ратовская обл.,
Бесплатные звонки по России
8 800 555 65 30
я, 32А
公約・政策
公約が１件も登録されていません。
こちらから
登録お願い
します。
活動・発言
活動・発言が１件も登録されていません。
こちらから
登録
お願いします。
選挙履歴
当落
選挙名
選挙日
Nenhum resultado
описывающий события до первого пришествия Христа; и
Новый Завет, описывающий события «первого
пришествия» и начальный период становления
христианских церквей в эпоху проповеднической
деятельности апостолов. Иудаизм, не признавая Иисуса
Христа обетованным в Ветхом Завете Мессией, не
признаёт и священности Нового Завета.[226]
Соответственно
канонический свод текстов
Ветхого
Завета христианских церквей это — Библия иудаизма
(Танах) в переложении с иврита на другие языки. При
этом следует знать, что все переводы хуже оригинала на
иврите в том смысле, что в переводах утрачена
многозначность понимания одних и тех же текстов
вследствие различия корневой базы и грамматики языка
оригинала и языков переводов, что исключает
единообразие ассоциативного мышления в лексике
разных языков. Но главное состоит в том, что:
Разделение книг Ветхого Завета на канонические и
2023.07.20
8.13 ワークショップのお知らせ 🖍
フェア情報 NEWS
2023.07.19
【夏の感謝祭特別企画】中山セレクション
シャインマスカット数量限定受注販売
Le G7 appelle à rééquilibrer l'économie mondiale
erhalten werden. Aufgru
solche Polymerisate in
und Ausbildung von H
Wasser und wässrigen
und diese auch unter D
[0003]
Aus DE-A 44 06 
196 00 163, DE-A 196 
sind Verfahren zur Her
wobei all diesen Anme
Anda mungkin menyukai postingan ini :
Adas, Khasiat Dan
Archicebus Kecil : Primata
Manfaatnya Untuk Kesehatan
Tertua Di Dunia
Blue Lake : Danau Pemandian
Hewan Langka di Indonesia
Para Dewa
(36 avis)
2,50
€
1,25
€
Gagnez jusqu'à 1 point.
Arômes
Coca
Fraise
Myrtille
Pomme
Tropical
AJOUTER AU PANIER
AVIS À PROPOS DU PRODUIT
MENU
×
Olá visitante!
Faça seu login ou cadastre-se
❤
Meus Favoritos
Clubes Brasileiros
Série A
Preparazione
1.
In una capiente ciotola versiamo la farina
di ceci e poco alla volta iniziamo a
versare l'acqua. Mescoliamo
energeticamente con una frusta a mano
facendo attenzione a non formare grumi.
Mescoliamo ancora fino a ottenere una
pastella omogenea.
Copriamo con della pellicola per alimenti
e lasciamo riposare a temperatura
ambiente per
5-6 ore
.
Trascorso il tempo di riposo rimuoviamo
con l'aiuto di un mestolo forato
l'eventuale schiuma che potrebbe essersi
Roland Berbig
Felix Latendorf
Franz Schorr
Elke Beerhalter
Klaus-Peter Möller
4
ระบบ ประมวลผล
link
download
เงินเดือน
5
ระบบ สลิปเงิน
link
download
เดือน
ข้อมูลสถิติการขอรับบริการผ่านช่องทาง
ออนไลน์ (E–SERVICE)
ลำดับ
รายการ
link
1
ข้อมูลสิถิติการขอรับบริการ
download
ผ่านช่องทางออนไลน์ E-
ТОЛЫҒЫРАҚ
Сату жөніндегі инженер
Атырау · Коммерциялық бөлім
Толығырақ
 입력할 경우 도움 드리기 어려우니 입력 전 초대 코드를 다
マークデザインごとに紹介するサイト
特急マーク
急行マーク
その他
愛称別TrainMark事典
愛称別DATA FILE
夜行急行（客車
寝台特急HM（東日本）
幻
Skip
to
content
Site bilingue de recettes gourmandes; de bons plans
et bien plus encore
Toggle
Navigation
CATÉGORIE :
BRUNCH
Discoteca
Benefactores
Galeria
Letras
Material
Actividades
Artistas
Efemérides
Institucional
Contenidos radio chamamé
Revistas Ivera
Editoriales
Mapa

### EXERCISE
Would you reproduce the material above in full, exactly as given?

### ANSWER BOX
ратовская обл.,
Бесплатные звонки по России
8 800 555 65 30
я, 32А
公約・政策
公約が１件も登録されていません。
こちらから
登録お願い
します。
活動・発言
活動・発言が１件も登録されていません。
こちらから
登録
お願いします。
選挙履歴
当落
選挙名
選挙日
Nenhum resultado
описывающий события до первого пришествия Христа; и
Новый Завет, описывающий события «первого
пришествия» и начальный период становления
христианских церквей в эпоху проповеднической
деятельности апостолов. Иудаизм, не признавая Иисуса
Христа обетованным в Ветхом Завете Мессией, не
признаёт и священности Нового Завета.[226]
Соответственно
канонический свод текстов
Ветхого
Завета христианских церквей это — Библия иудаизма
(Танах) в переложении с иврита на другие языки. При
этом следует знать, что все переводы хуже оригинала на
иврите в том смысле, что в переводах утрачена
многозначность понимания одних и тех же текстов
вследствие различия корневой базы и грамматики языка
оригинала и языков переводов, что исключает
единообразие ассоциативного мышления в лексике
разных языков. Но главное состоит в том, что:
Разделение книг Ветхого Завета на канонические и
2023.07.20
8.13 ワークショップのお知らせ 🖍
フェア情報 NEWS
2023.07.19
【夏の感謝祭特別企画】中山セレクション
シャインマスカット数量限定受注販売
Le G7 appelle à rééquilibrer l'économie mondiale
erhalten werden. Aufgru
solche Polymerisate in
und Ausbildung von H
Wasser und wässrigen
und diese auch unter D
[0003]
Aus DE-A 44 06 
196 00 163, DE-A 196 
sind Verfahren zur Her
wobei all diesen Anme
Anda mungkin menyukai postingan ini :
Adas, Khasiat Dan
Archicebus Kecil : Primata
Manfaatnya Untuk Kesehatan
Tertua Di Dunia
Blue Lake : Danau Pemandian
Hewan Langka di Indonesia
Para Dewa
(36 avis)
2,50
€
1,25
€
Gagnez jusqu'à 1 point.
Arômes
Coca
Fraise
Myrtille
Pomme
Tropical
AJOUTER AU PANIER
AVIS À PROPOS DU PRODUIT
MENU
×
Olá visitante!
Faça seu login ou cadastre-se
❤
Meus Favoritos
Clubes Brasileiros
Série A
Preparazione
1.
In una capiente ciotola versiamo la farina
di ceci e poco alla volta iniziamo a
versare l'acqua. Mescoliamo
energeticamente con una frusta a mano
facendo attenzione a non formare grumi.
Mescoliamo ancora fino a ottenere una
pastella omogenea.
Copriamo con della pellicola per alimenti
e lasciamo riposare a temperatura
ambiente per
5-6 ore
.
Trascorso il tempo di riposo rimuoviamo
con l'aiuto di un mestolo forato
l'eventuale schiuma che potrebbe essersi
Roland Berbig
Felix Latendorf
Franz Schorr
Elke Beerhalter
Klaus-Peter Möller
4
ระบบ ประมวลผล
link
download
เงินเดือน
5
ระบบ สลิปเงิน
link
download
เดือน
ข้อมูลสถิติการขอรับบริการผ่านช่องทาง
ออนไลน์ (E–SERVICE)
ลำดับ
รายการ
link
1
ข้อมูลสิถิติการขอรับบริการ
download
ผ่านช่องทางออนไลน์ E-
ТОЛЫҒЫРАҚ
Сату жөніндегі инженер
Атырау · Коммерциялық бөлім
Толығырақ
 입력할 경우 도움 드리기 어려우니 입력 전 초대 코드를 다
マークデザインごとに紹介するサイト
特急マーク
急行マーク
その他
愛称別TrainMark事典
愛称別DATA FILE
夜行急行（客車
寝台特急HM（東日本）
幻
Skip
to
content
Site bilingue de recettes gourmandes; de bons plans
et bien plus encore
Toggle
Navigation
CATÉGORIE :
BRUNCH
Discoteca
Benefactores
Galeria
Letras
Material
Actividades
Artistas
Efemérides
Institucional
Contenidos radio chamamé
Revistas Ivera
Editoriales
Mapa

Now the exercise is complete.